A graph is a data structure that represents relationships between nodes. From any graph, we can define a flow. Formally, the flow of a graph is defined as follows. For a given graph $G= (V, E)$, flow $f$ is a mapping function $V \times V \rightarrow \mathcal{R}$. To be a flow, there are some requirements. If there is a capacity $c$ for edeges $c : V \times V \rightarrow \mathcal{R}$, which $(u,v) \in E$ iff $c(u,v)$ exists. Then flow of graph can’t exceed that capacity. Which means $f(u,v) \le c(u, v)$. Also it requires two variables which are source $s$ and destination $t$. Then $\sum\limits_{(i, v) \in E, v \neq s,t}f(i, v) = \sum\limits_{(v, j) \in E, v \neq s,t}f(v, j)$. Which means that every value goes in $v$ should go out from $v$ either. Then we can evaluate this flow $f$ as $\sum\limits_{(s, v) \in E}f(s, v) - \sum\limits_{(v, s) \in E}f(v, s)$ $=$ $\sum\limits_{(v, t) \in E}f(v, t) - \sum\limits_{(t, v) \in E}f(t, v)$.
Now, let’s think about a directed graph $G = (V,E)$ and some flow $f$ of $G$. Then we can decompose $f$ to some simple paths $P_1, \cdots, P_N$ and some cycles $C_1, \cdots, C_M$. Which $N + M \le \left\vert E \right\vert$.
Without loss of generality, we can assume the flow values are non-negative. In the proof of flow decomposition, this is not strictly necessary, but we assume it for simplicity.
Then, if $f$ has a cycle $C$, we can eliminate that $C$ from $f$ without changing value of the flow because it is a cycle. If we reduce every value of edges with smallest value inside of the $C$ then we can remove that cycle. Notice that we can reduce value of edges because we picked the smallest value inside of the $C$, cycle should be disappear after reducing values because one of edge in $C$ should be 0 after reducing values.

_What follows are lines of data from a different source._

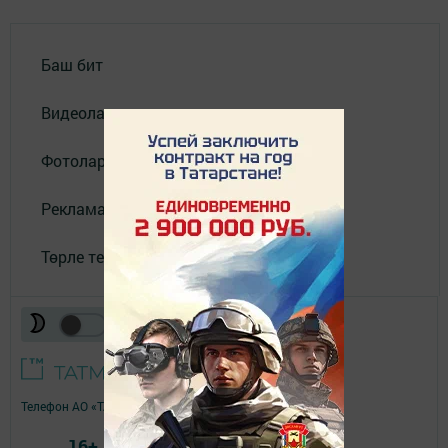
Баш бит
Видеолар
Фотолар галереясы
Реклама
Төрле темалар
Телефон АО «ТАТМЕДИА»:
(843) 222 09 84
16+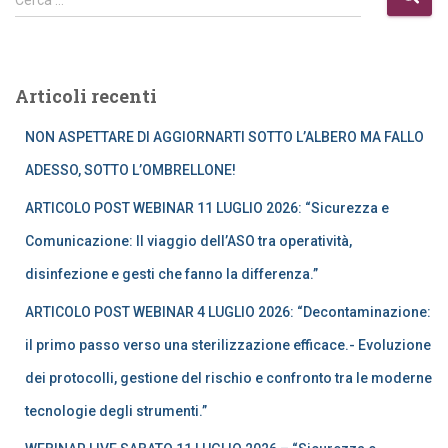
i
c
e
r
Articoli recenti
c
a
NON ASPETTARE DI AGGIORNARTI SOTTO L’ALBERO MA FALLO
p
e
ADESSO, SOTTO L’OMBRELLONE!
r
ARTICOLO POST WEBINAR 11 LUGLIO 2026: “Sicurezza e
:
Comunicazione: Il viaggio dell’ASO tra operatività,
disinfezione e gesti che fanno la differenza.”
ARTICOLO POST WEBINAR 4 LUGLIO 2026: “Decontaminazione:
il primo passo verso una sterilizzazione efficace.- Evoluzione
dei protocolli, gestione del rischio e confronto tra le moderne
tecnologie degli strumenti.”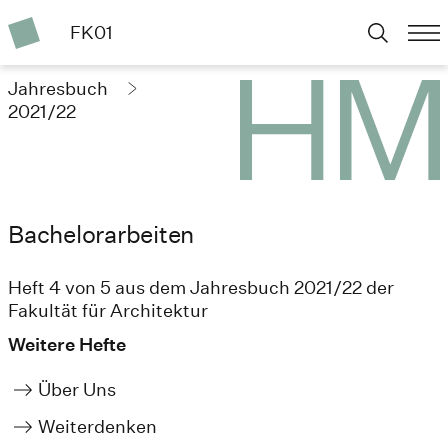
FK01
Jahresbuch
2021/22
Bachelorarbeiten
Heft 4 von 5 aus dem Jahresbuch 2021/22 der
Fakultät für Architektur
Weitere Hefte
Über Uns
Weiterdenken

If we remove every cycle, it should have some paths because it has a flow. If we remove any flow that has the smallest value, value of flow $f$ should be 0 or some positive value. If it is the first case (flow of $f$ become 0) then it is decomposed. Otherwise, we can do this process again. Therefore, there sould be at least some cycles and paths.
Note that removing one path or cycle always eliminates at least one edge (the one with the minimum flow value becomes zero). Therefore, this process terminates in at most $\left\vert E \right\vert$ steps.